Within the past year we’ve mainly seen “cancelling” in the form of old social media posts from celebrities that would now be considered offensive and insensitive. However, more times than not these celebrities were young teenagers when they tweeted whatever they get exposed for, we also need to remember how different humor was even just ten years ago. Humor was rooted in sexism, racism, homophobia, basically stereotyping in general was high at the time in regards to what was considered “comedy.” That doesn’t excuse any of the behaviour or content that’s come to light, but it does, yet again, create a tricky grey area. It seems that “cancelling” someone is less about holding someone accountable for a real consistent wrongdoing, and more gaslighting of one mistake made many years ago to distract from bigger issues. When a celebrity gets outed for something they said, or did, years ago that is deemed as inappropriate, offensive, or just straight up illegal, they should be held accountable, but we also shouldn’t let it tarnish complete careers/reputations. Obviously, every case is subjective and different, so we really can’t generalize when it comes to who should be cancelled and who shouldn’t, but we should make sure we’re paying attention, and engaging in discussions.

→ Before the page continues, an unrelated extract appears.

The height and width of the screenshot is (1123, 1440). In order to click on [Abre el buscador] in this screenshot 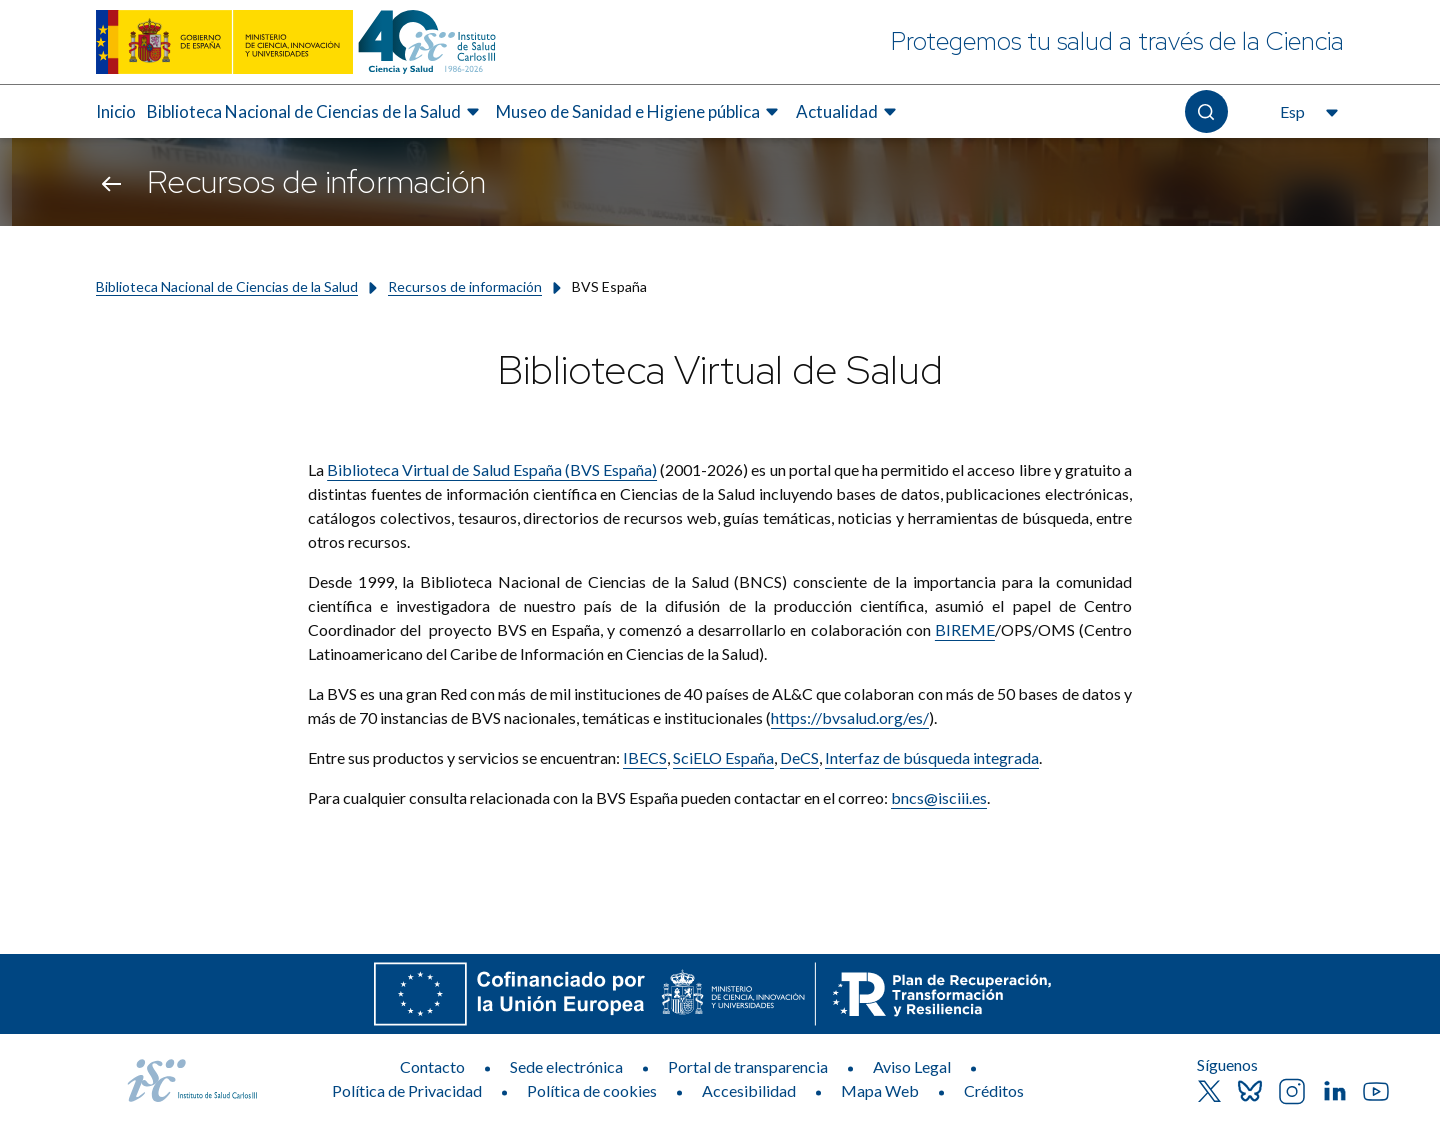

Comedian Billy Eichner took to Twitter a few months ago amid old homophobic tweets from Kevin Hart resurfacing which lead to his termination from hosting the Oscars. “I’m not into people being permanently ‘cancelled’ over something like this. To me, ‘cancellation’ is childish. I’m into conversation, not cancellation. I’m into owning up to past mistakes, acknowledging blindspots and hurtful remarks, talking through it, discussing it, learning, moving past it and making progress together. To cancel someone immediately, is denying them that opportunity to learn and grow.”

Eichner is making a lot of valid points and while this is commentating specifically on the aspect of cancelling culture that is scrutiny over past offensive tweets, jokes, etc. it speaks volumes to how quickly we as a society are ready to change our thoughts on an individual based on public perception. It needs to be more about a discussion around what was deemed offensive, why it’s offensive, and how the person plans to make up and grow from it. 

While cancel culture isn’t always valid, sometimes is over reactive, and is basically all based around grey areas of accountability, it does, at least, do just that; hold individuals accountable.